(YOUR GOAL) Without pictures, retype the following entries exactly.
↓
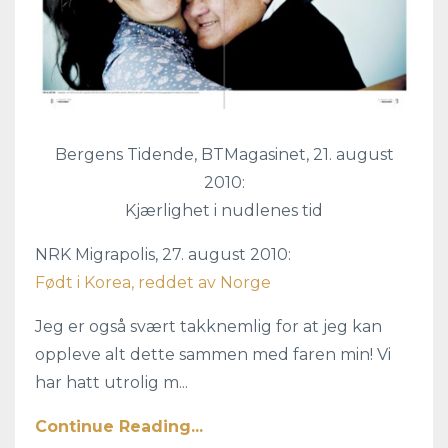
Bergens Tidende, BTMagasinet, 21. august
2010:
Kjærlighet i nudlenes tid
NRK Migrapolis, 27. august 2010:
Født i Korea, reddet av Norge
Jeg er også svært takknemlig for at jeg kan
oppleve alt dette sammen med faren min! Vi
har hatt utrolig m...
Continue Reading...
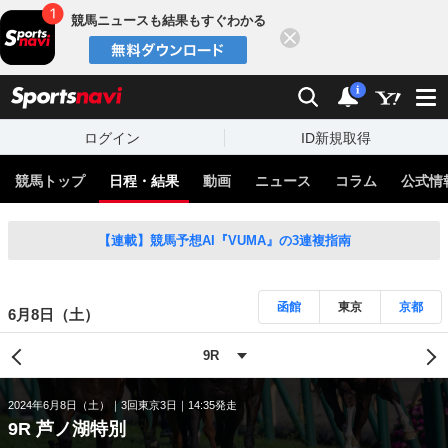
競馬ニュースも結果もすぐわかる
閉じる
スポーツナビ
検索
通知
i
ログイン
ID新規取得
競馬トップ
日程・結果
動画
ニュース
コラム
公式情
【連載】競馬予想AI『VUMA』の3連複指南
函館
東京
京都
6月8日（土）
2024年6月8日（土）
3回東京3日
14:35発走
9R 芦ノ湖特別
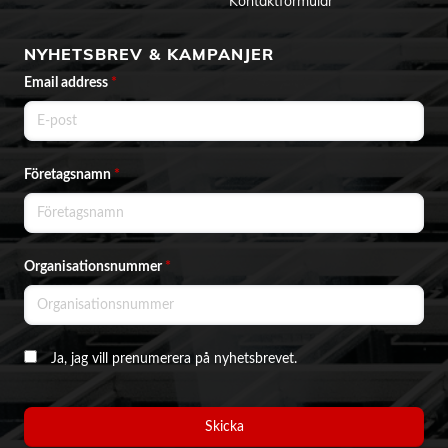
Kontaktformulär
NYHETSBREV & KAMPANJER
Email address
*
Företagsnamn
*
Organisationsnummer
*
Ja, jag vill prenumerera på nyhetsbrevet.
Skicka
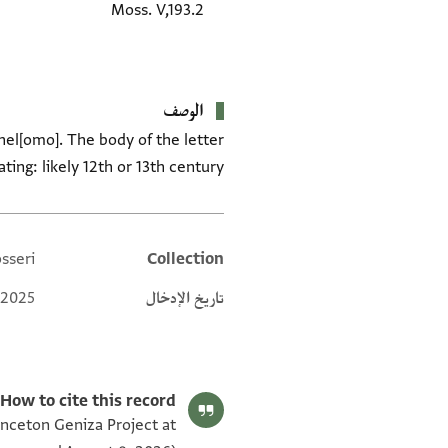
Moss. V,193.2
الوصف
hel[omo]. The body of the letter
ating: likely 12th or 13th century.
sseri
Collection
Additional metadata
تاريخ الإدخال
 2025
How to cite this record:
inceton Geniza Project at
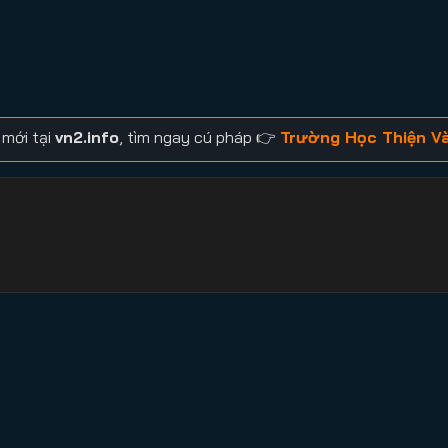
 mới tại
vn2.info
, tìm ngay cú pháp 👉
Trường Học Thiện V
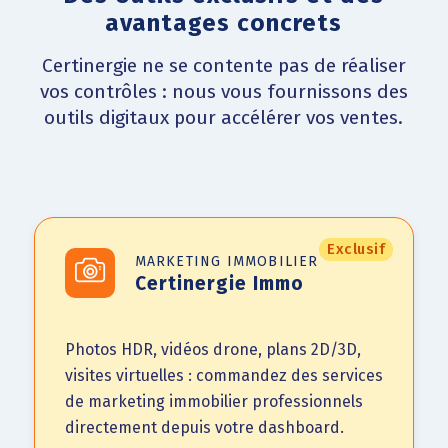
avantages concrets
Certinergie ne se contente pas de réaliser
vos contrôles : nous vous fournissons des
outils digitaux pour accélérer vos ventes.
Exclusif
MARKETING IMMOBILIER
Certinergie Immo
Photos HDR, vidéos drone, plans 2D/3D,
visites virtuelles : commandez des services
de marketing immobilier professionnels
directement depuis votre dashboard.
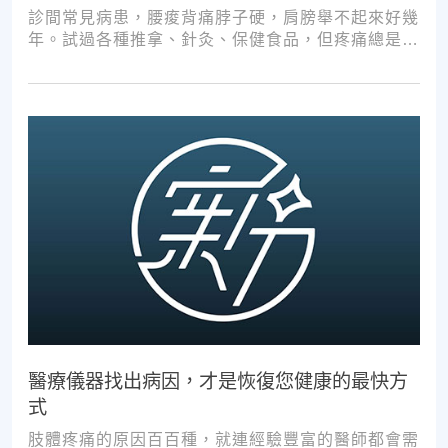
診間常見病患，腰痠背痛脖子硬，肩膀舉不起來好幾
年。試過各種推拿、針灸、保健食品，但疼痛總是時
好時壞。
醫療儀器找出病因，才是恢復您健康的最快方
式
肢體疼痛的原因百百種，就連經驗豐富的醫師都會需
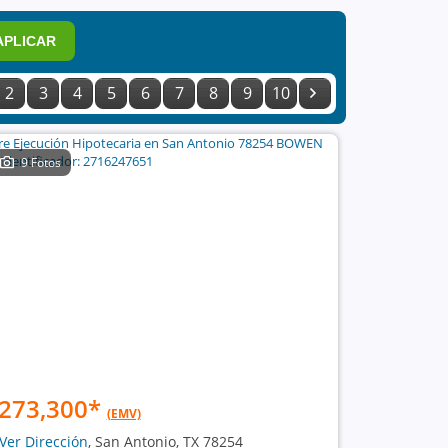
APLICAR
2
3
4
5
6
7
8
9
10
9 Fotos
273,300
*
(EMV)
Ver Dirección
, San Antonio, TX 78254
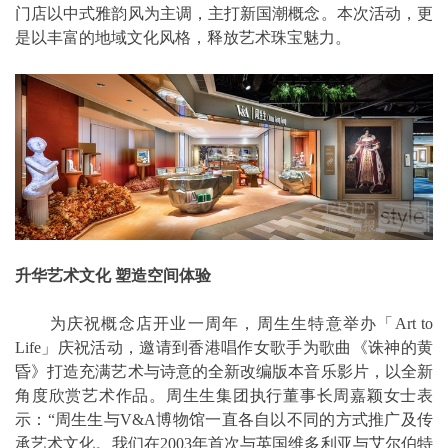
门店以中式雅韵风为主调，主打新国潮概念。本次活动，更
是以丰富的地域文化风格，释放艺术珠宝魅力。
升华艺术文化 塑造空间体验
为庆祝概念店开业一周年，周生生特意举办「Art to
Life」庆祝活动，邀请到香港唱作女歌手为歌曲《诛神的黄
昏》打造充满艺术与诗意的全新改编版本音乐影片，以全新
角度欣赏艺术作品。周生生集团执行董事长周嘉颖女士表
示：“周生生与V&A博物馆一直各自以不同的方式推广及传
承艺术文化。我们在2003年首次与英国维多利亚与艾尔伯特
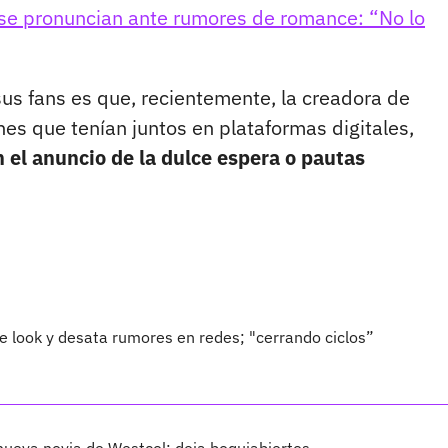
 se pronuncian ante rumores de romance: “No lo
 sus fans es que, recientemente, la creadora de
nes que tenían juntos en plataformas digitales,
 el anuncio de la dulce espera o pautas
e look y desata rumores en redes; "cerrando ciclos”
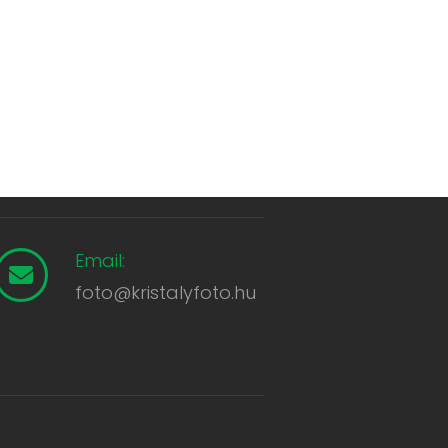
Email:
foto@kristalyfoto.hu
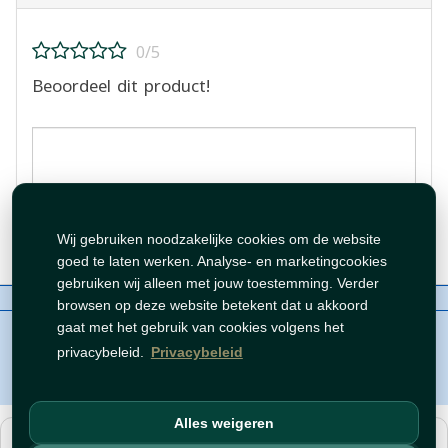
0/5
Beoordeel dit product!
Beoordeling plaatsen
Wij gebruiken noodzakelijke cookies om de website
goed te laten werken. Analyse- en marketingcookies
gebruiken wij alleen met jouw toestemming. Verder
Over ons
Contact
Beleid
WhatsAppen
browsen op deze website betekent dat u akkoord
auteursrechten©
Tawfeer 2018-2026
gaat met het gebruik van cookies volgens het
privacybeleid.
Privacybeleid
Alles weigeren
هذا متجر جملة. الأسعار وميزات الشراء متاحة فقط للحسابات
المسجّلة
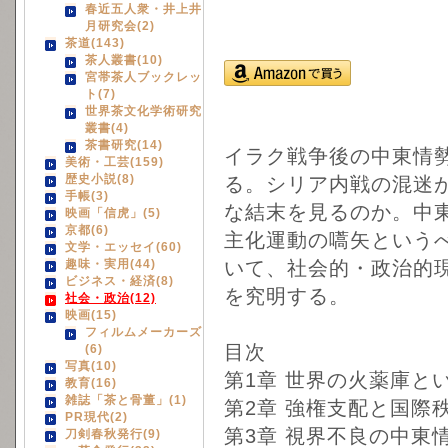
春近五人衆・井上井
月研究会(2)
茶道(143)
茶人叢書(10)
宮帯茶人ブックレッ
ト(7)
世界茶文化学術研究
叢書(4)
茶書研究(14)
イラク戦争後の中東情
美術・工芸(159)
歴史小説(8)
る。シリア内戦の混迷
手帳(3)
な結末を見るのか。中
映画「信虎」(5)
京都(6)
主化運動の嚆矢という
文学・エッセイ(60)
趣味・実用(44)
いて、社会的・政治的
ビジネス・経済(8)
を究明する。
社会・政治(12)
映画(15)
フィルムメーカーズ
目次
(6)
写真(10)
第1章 世界の火薬庫と
教育(16)
雑誌「茶と骨董」(1)
第2章 強権支配と国際
PR現代(2)
第3章 視界不良の中東
刀剣春秋発行(9)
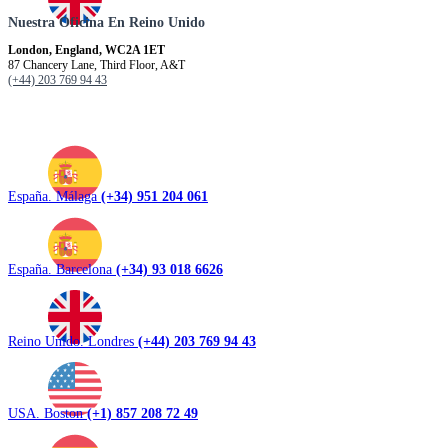
Nuestra Oficina En Reino Unido
London, England, WC2A 1ET
87 Chancery Lane, Third Floor, A&T
(+44) 203 769 94 43
España. Málaga
(+34) 951 204 061
España. Barcelona
(+34) 93 018 6626
Reino Unido. Londres
(+44) 203 769 94 43
USA. Boston
(+1) 857 208 72 49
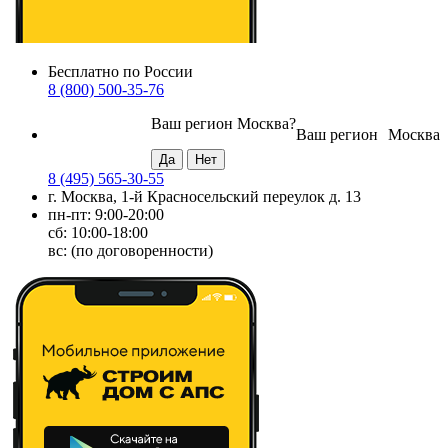
Бесплатно по России
8 (800) 500-35-76
Ваш регион
Москва
?
Ваш регион
Москва
8 (495) 565-30-55
г. Москва, 1-й Красносельский переулок д. 13
пн-пт: 9:00-20:00
сб: 10:00-18:00
вс: (по договоренности)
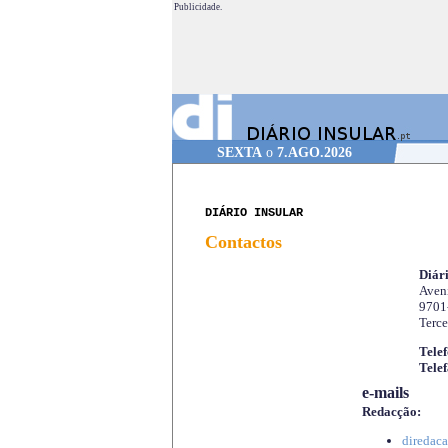
Publicidade.
SEXTA
o
7.AGO.2026
DIÁRIO INSULAR
Contactos
Diári
Aveni
9701
Terce
Telef
Telef
e-mails
Redacção:
diredaca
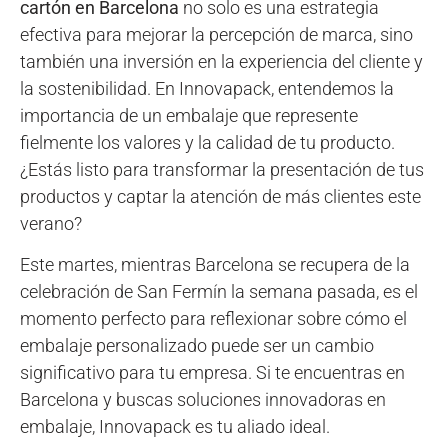
cartón en Barcelona
no solo es una estrategia
efectiva para mejorar la percepción de marca, sino
también una inversión en la experiencia del cliente y
la sostenibilidad. En Innovapack, entendemos la
importancia de un embalaje que represente
fielmente los valores y la calidad de tu producto.
¿Estás listo para transformar la presentación de tus
productos y captar la atención de más clientes este
verano?
Este martes, mientras Barcelona se recupera de la
celebración de San Fermín la semana pasada, es el
momento perfecto para reflexionar sobre cómo el
embalaje personalizado puede ser un cambio
significativo para tu empresa. Si te encuentras en
Barcelona y buscas soluciones innovadoras en
embalaje, Innovapack es tu aliado ideal.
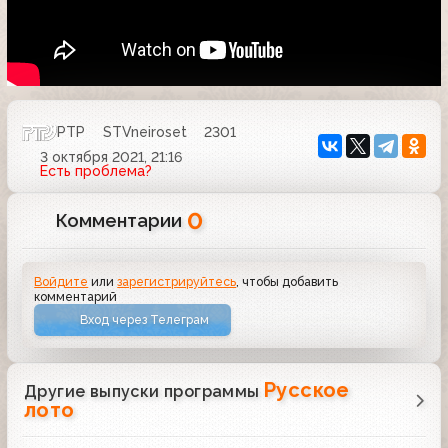
РТР
STVneiroset
2301
3 октября 2021, 21:16
Есть проблема?
0
Комментарии
Войдите
или
зарегистрируйтесь
, чтобы добавить
комментарий
Вход через Телеграм
Русское
Другие выпуски программы
лото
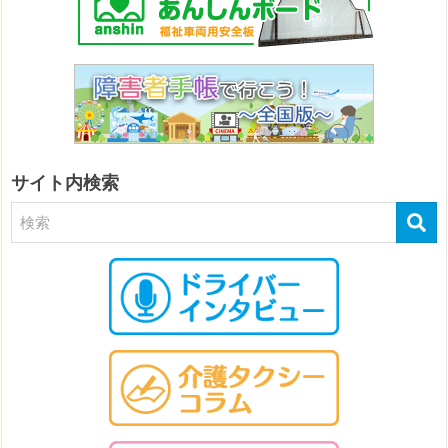
サイト内検索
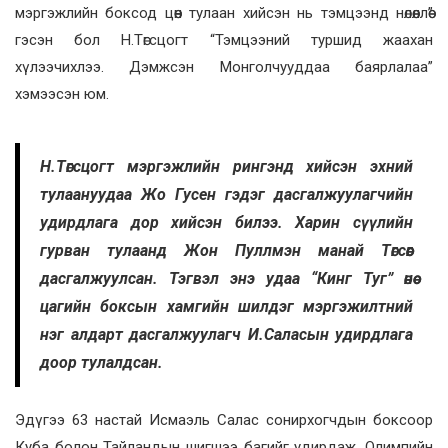
мэргэжлийн боксод цөөн тулаан хийсэн нь тэмцээнд нөлөөллөө”
гэсэн бол Н.Төгсцогт “Тэмцээний туршид жаахан
хүлээчихлээ. Дэмжсэн Монголчууддаа баярлалаа”
хэмээсэн юм.
Н.Төгсцогт мэргэжлийн рингэнд хийсэн эхний
тулаануудаа Жо Гусен гэдэг дасгалжуулагчийн
удирдлага дор хийсэн билээ. Харин сүүлийн
гурван тулаанд Жон Пуллмэн манай Төгсөөг
дасгалжуулсан. Тэгвэл энэ удаа “Кинг Туг” өнөө
цагийн боксын хамгийн шилдэг мэргэжилтний
нэг алдарт дасгалжуулагч И.Саласын удирдлага
доор тулалдсан.
Эдүгээ 63 настай Исмаэль Салас сонирхогчдын боксоор
Куба болон Тайландын шигшээ багийг удирдаж, Олимпийн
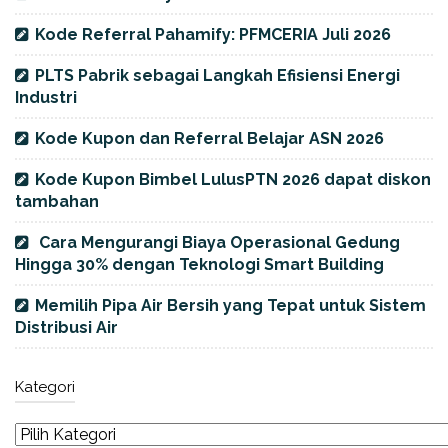
Kode Referral Pahamify: PFMCERIA Juli 2026
PLTS Pabrik sebagai Langkah Efisiensi Energi
Industri
Kode Kupon dan Referral Belajar ASN 2026
Kode Kupon Bimbel LulusPTN 2026 dapat diskon
tambahan
Cara Mengurangi Biaya Operasional Gedung
Hingga 30% dengan Teknologi Smart Building
Memilih Pipa Air Bersih yang Tepat untuk Sistem
Distribusi Air
Kategori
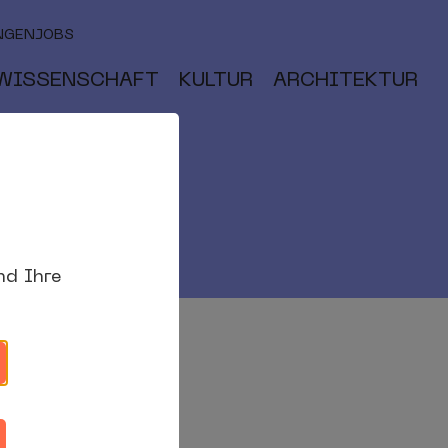
NGEN
JOBS
WISSENSCHAFT
KULTUR
ARCHITEKTUR
nd Ihre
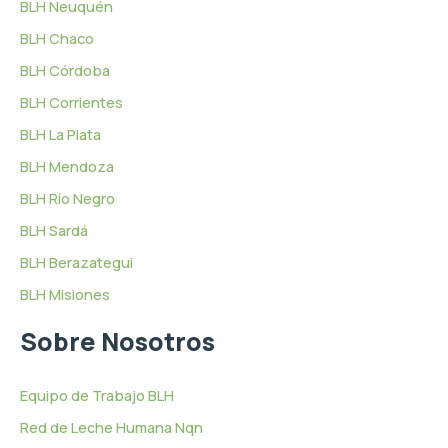
BLH Neuquén
BLH Chaco
BLH Córdoba
BLH Corrientes
BLH La Plata
BLH Mendoza
BLH Río Negro
BLH Sardá
BLH Berazategui
BLH Misiones
Sobre Nosotros
Equipo de Trabajo BLH
Red de Leche Humana Nqn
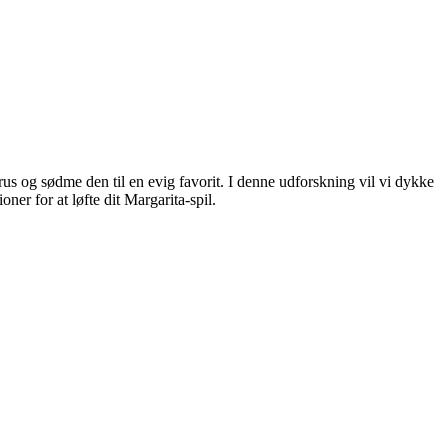
us og sødme den til en evig favorit. I denne udforskning vil vi dykke
er for at løfte dit Margarita-spil.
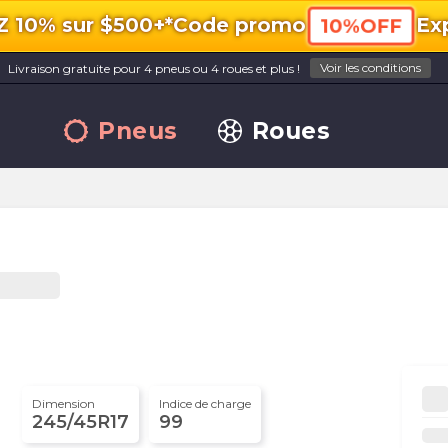
10% sur $500+*
Code promo
Exp
10%OFF
Voir les conditions
Livraison gratuite pour 4 pneus ou 4 roues et plus !
Pneus
Roues
Dimension
Indice de charge
245/45R17
99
↑
(OUTPUT FOR THIS EXERCISE)
Bergens Tidende, BTMagasinet, 21. august
2010:
Kjærlighet i nudlenes tid
NRK Migrapolis, 27. august 2010:
Født i Korea, reddet av Norge
Jeg er også svært takknemlig for at jeg kan
oppleve alt dette sammen med faren min! Vi
har hatt utrolig m...
Continue Reading...
競馬ニュースも結果もすぐわかる
閉じる
スポーツナビ
検索
通知
i
ログイン
ID新規取得
競馬トップ
日程・結果
動画
ニュース
コラム
公式情
【連載】競馬予想AI『VUMA』の3連複指南
函館
東京
京都
6月8日（土）
2024年6月8日（土）
3回東京3日
14:35発走
9R 芦ノ湖特別
Kontaktformulär
NYHETSBREV & KAMPANJER
Email address
*
Företagsnamn
*
Organisationsnummer
*
Ja, jag vill prenumerera på nyhetsbrevet.
Skicka
Moss. V,193.2
الوصف
hel[omo]. The body of the letter
ating: likely 12th or 13th century.
sseri
Collection
Additional metadata
تاريخ الإدخال
 2025
How to cite this record:
inceton Geniza Project at
 mới tại
vn2.info
, tìm ngay cú pháp 👉
Trường Học Thiện V
avantages concrets
Certinergie ne se contente pas de réaliser
vos contrôles : nous vous fournissons des
outils digitaux pour accélérer vos ventes.
Exclusif
MARKETING IMMOBILIER
Certinergie Immo
Photos HDR, vidéos drone, plans 2D/3D,
visites virtuelles : commandez des services
de marketing immobilier professionnels
directement depuis votre dashboard.
診間常見病患，腰痠背痛脖子硬，肩膀舉不起來好幾
年。試過各種推拿、針灸、保健食品，但疼痛總是時
好時壞。
醫療儀器找出病因，才是恢復您健康的最快方
式
肢體疼痛的原因百百種，就連經驗豐富的醫師都會需
APLICAR
2
3
4
5
6
7
8
9
10
9 Fotos
273,300
*
(EMV)
Ver Dirección
, San Antonio, TX 78254
门店以中式雅韵风为主调，主打新国潮概念。本次活动，更
是以丰富的地域文化风格，释放艺术珠宝魅力。
升华艺术文化 塑造空间体验
为庆祝概念店开业一周年，周生生特意举办「Art to
Life」庆祝活动，邀请到香港唱作女歌手为歌曲《诛神的黄
昏》打造充满艺术与诗意的全新改编版本音乐影片，以全新
角度欣赏艺术作品。周生生集团执行董事长周嘉颖女士表
示：“周生生与V&A博物馆一直各自以不同的方式推广及传
承艺术文化。我们在2003年首次与英国维多利亚与艾尔伯特
 se pronuncian ante rumores de romance: “No lo
 sus fans es que, recientemente, la creadora de
nes que tenían juntos en plataformas digitales,
 el anuncio de la dulce espera o pautas
e look y desata rumores en redes; "cerrando ciclos”
Email:
foto@kristalyfoto.hu
0/5
Beoordeel dit product!
Beoordeling plaatsen
Wij gebruiken noodzakelijke cookies om de website
goed te laten werken. Analyse- en marketingcookies
gebruiken wij alleen met jouw toestemming. Verder
Over ons
Contact
Beleid
WhatsAppen
browsen op deze website betekent dat u akkoord
auteursrechten©
Tawfeer 2018-2026
gaat met het gebruik van cookies volgens het
privacybeleid.
Privacybeleid
Alles weigeren
هذا متجر جملة. الأسعار وميزات الشراء متاحة فقط للحسابات
المسجّلة
春近五人衆・井上井
月研究会(2)
茶道(143)
茶人叢書(10)
宮帯茶人ブックレッ
ト(7)
世界茶文化学術研究
叢書(4)
茶書研究(14)
イラク戦争後の中東情
美術・工芸(159)
歴史小説(8)
る。シリア内戦の混迷
手帳(3)
な結末を見るのか。中
映画「信虎」(5)
京都(6)
主化運動の嚆矢という
文学・エッセイ(60)
趣味・実用(44)
いて、社会的・政治的
ビジネス・経済(8)
を究明する。
社会・政治(12)
映画(15)
フィルムメーカーズ
目次
(6)
写真(10)
第1章 世界の火薬庫と
教育(16)
雑誌「茶と骨董」(1)
第2章 強権支配と国際
PR現代(2)
第3章 視界不良の中東
刀剣春秋発行(9)
Nuestra Oficina En Reino Unido
London, England, WC2A 1ET
87 Chancery Lane, Third Floor, A&T
(+44) 203 769 94 43
España. Málaga
(+34) 951 204 061
España. Barcelona
(+34) 93 018 6626
Reino Unido. Londres
(+44) 203 769 94 43
USA. Boston
(+1) 857 208 72 49
Бесплатно по России
8 (800) 500-35-76
Ваш регион
Москва
?
Ваш регион
Москва
8 (495) 565-30-55
г. Москва, 1-й Красносельский переулок д. 13
пн-пт: 9:00-20:00
сб: 10:00-18:00
вс: (по договоренности)
Publicidade.
SEXTA
o
7.AGO.2026
DIÁRIO INSULAR
Contactos
Diári
Aveni
9701
Terce
Telef
Telef
e-mails
Redacção:
diredaca
cartón en Barcelona
no solo es una estrategia
efectiva para mejorar la percepción de marca, sino
también una inversión en la experiencia del cliente y
la sostenibilidad. En Innovapack, entendemos la
importancia de un embalaje que represente
fielmente los valores y la calidad de tu producto.
¿Estás listo para transformar la presentación de tus
productos y captar la atención de más clientes este
verano?
Este martes, mientras Barcelona se recupera de la
celebración de San Fermín la semana pasada, es el
momento perfecto para reflexionar sobre cómo el
embalaje personalizado puede ser un cambio
significativo para tu empresa. Si te encuentras en
Barcelona y buscas soluciones innovadoras en
embalaje, Innovapack es tu aliado ideal.
РТР
STVneiroset
2301
3 октября 2021, 21:16
Есть проблема?
0
Комментарии
Войдите
или
зарегистрируйтесь
, чтобы добавить
комментарий
Вход через Телеграм
Русское
Другие выпуски программы
лото
サイト内検索
мэргэжлийн боксод цөөн тулаан хийсэн нь тэмцээнд нөлөөллөө”
гэсэн бол Н.Төгсцогт “Тэмцээний туршид жаахан
хүлээчихлээ. Дэмжсэн Монголчууддаа баярлалаа”
хэмээсэн юм.
Н.Төгсцогт мэргэжлийн рингэнд хийсэн эхний
тулаануудаа Жо Гусен гэдэг дасгалжуулагчийн
удирдлага дор хийсэн билээ. Харин сүүлийн
гурван тулаанд Жон Пуллмэн манай Төгсөөг
дасгалжуулсан. Тэгвэл энэ удаа “Кинг Туг” өнөө
цагийн боксын хамгийн шилдэг мэргэжилтний
нэг алдарт дасгалжуулагч И.Саласын удирдлага
доор тулалдсан.
Эдүгээ 63 настай Исмаэль Салас сонирхогчдын боксоор
Куба болон Тайландын шигшээ багийг удирдаж, Олимпийн
Kode Referral Pahamify: PFMCERIA Juli 2026
PLTS Pabrik sebagai Langkah Efisiensi Energi
Industri
Kode Kupon dan Referral Belajar ASN 2026
Kode Kupon Bimbel LulusPTN 2026 dapat diskon
tambahan
Cara Mengurangi Biaya Operasional Gedung
Hingga 30% dengan Teknologi Smart Building
Memilih Pipa Air Bersih yang Tepat untuk Sistem
Distribusi Air
Kategori
NGEN
JOBS
WISSENSCHAFT
KULTUR
ARCHITEKTUR
nd Ihre
BLH Neuquén
BLH Chaco
BLH Córdoba
BLH Corrientes
BLH La Plata
BLH Mendoza
BLH Río Negro
BLH Sardá
BLH Berazategui
BLH Misiones
Sobre Nosotros
Equipo de Trabajo BLH
Red de Leche Humana Nqn
us og sødme den til en evig favorit. I denne udforskning vil vi dykke
er for at løfte dit Margarita-spil.
10% sur $500+*
Code promo
Exp
10%OFF
Voir les conditions
Livraison gratuite pour 4 pneus ou 4 roues et plus !
Pneus
Roues
Dimension
Indice de charge
245/45R17
99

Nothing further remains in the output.